▸ Required work: Filter out every line below that lacks "from", and copy the rest.

▸ Records supplied:
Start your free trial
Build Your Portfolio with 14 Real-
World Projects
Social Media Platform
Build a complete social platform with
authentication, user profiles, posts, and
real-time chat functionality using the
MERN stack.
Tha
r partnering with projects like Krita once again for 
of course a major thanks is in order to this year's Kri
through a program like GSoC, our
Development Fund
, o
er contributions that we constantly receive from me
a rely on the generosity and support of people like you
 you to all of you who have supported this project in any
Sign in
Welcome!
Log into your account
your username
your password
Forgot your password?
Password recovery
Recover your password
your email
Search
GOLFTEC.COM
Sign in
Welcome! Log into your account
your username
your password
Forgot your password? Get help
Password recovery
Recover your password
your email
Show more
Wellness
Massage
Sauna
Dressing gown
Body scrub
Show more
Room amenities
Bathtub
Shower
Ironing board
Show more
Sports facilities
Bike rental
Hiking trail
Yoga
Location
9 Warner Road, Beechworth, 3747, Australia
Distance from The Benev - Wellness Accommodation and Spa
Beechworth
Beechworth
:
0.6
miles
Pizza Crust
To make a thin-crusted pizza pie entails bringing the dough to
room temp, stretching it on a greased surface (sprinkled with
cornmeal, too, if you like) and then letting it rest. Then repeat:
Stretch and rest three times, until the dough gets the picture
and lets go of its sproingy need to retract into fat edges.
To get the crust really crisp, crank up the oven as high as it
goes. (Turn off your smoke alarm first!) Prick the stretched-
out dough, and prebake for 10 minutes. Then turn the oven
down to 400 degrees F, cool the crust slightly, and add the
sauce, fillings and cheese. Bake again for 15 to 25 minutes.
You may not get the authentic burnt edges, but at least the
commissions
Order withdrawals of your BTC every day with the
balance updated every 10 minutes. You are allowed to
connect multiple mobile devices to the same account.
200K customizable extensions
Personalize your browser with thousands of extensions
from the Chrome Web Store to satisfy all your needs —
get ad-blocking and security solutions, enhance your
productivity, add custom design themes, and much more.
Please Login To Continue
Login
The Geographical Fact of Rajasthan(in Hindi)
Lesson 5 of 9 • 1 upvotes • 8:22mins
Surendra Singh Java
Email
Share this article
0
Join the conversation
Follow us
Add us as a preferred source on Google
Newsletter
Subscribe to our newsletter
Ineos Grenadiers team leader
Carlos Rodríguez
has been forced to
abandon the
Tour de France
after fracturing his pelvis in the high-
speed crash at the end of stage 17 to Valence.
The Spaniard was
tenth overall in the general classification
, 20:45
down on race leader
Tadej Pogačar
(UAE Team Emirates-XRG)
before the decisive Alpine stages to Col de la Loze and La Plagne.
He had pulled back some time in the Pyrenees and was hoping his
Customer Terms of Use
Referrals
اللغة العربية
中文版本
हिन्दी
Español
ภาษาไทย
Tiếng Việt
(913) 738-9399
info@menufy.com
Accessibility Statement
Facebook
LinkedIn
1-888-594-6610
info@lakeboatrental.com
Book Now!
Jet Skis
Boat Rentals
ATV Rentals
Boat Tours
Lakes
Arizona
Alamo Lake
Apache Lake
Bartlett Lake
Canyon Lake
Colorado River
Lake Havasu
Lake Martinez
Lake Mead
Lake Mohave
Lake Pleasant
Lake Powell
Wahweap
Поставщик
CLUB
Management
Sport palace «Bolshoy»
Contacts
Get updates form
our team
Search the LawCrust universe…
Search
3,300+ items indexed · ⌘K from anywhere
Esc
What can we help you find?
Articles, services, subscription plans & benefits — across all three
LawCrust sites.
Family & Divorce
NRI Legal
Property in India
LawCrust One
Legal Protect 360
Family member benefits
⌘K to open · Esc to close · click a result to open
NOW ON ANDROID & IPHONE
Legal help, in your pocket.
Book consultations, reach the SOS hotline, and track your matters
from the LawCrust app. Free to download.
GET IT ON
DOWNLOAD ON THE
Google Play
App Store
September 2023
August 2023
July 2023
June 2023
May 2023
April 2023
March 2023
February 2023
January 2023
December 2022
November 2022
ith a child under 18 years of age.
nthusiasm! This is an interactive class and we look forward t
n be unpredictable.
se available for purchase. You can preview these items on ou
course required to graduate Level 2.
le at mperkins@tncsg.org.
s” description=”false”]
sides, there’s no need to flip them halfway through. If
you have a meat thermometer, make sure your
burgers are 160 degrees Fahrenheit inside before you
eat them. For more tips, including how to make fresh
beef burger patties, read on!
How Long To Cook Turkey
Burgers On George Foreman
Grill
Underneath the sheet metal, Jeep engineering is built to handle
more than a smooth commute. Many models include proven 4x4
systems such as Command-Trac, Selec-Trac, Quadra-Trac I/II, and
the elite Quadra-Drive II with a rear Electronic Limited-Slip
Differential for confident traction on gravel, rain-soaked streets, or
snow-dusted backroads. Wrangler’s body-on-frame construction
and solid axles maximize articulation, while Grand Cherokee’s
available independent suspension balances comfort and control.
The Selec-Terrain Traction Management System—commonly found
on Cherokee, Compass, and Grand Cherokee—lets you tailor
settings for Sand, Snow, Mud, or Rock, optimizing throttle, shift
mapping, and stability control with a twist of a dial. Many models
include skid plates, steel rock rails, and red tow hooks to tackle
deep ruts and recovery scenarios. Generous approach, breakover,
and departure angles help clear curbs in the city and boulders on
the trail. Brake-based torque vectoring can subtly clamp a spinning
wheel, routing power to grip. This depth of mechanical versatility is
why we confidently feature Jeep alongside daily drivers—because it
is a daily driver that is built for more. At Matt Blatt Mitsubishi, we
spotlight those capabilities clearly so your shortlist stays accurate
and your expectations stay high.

▸ Answer for this exercise:
er contributions that we constantly receive from me
Distance from The Benev - Wellness Accommodation and Spa
from the Chrome Web Store to satisfy all your needs —
3,300+ items indexed · ⌘K from anywhere
from the LawCrust app. Free to download.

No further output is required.